-
Notifications
You must be signed in to change notification settings - Fork 39
Description
As far as I can see, the only reason to do linking is because samplers need it. Samplers moreover interface with a vector of floats, not a VarInfo. So really the only place when we need linked variables is when we call getindex_internal or something like vi[:]. If I'm mistaken about this, and there's a different need, all of the below may be moot, so do say so.

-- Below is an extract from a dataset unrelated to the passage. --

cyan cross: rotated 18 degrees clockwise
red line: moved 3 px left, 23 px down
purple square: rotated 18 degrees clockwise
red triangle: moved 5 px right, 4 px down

This lead me to wonder why we bother storing linked variables at all, rather than converting at getindex/setindex time. Currently our philosophy seems to be that samplers give and take vectors of linked floats, and when interfacing with a sampler we typically call vi[:] and unflatten(vi, vec_of_floats) to read/write those vectors of floats from/to the internal storage of the VarInfo, where the variables are linked if link has been called on vi at some point in its history. Then whenever we need the unlinked versions of variables, such as when calling logpdf, we convert the internal, linked storage to the unlinked one.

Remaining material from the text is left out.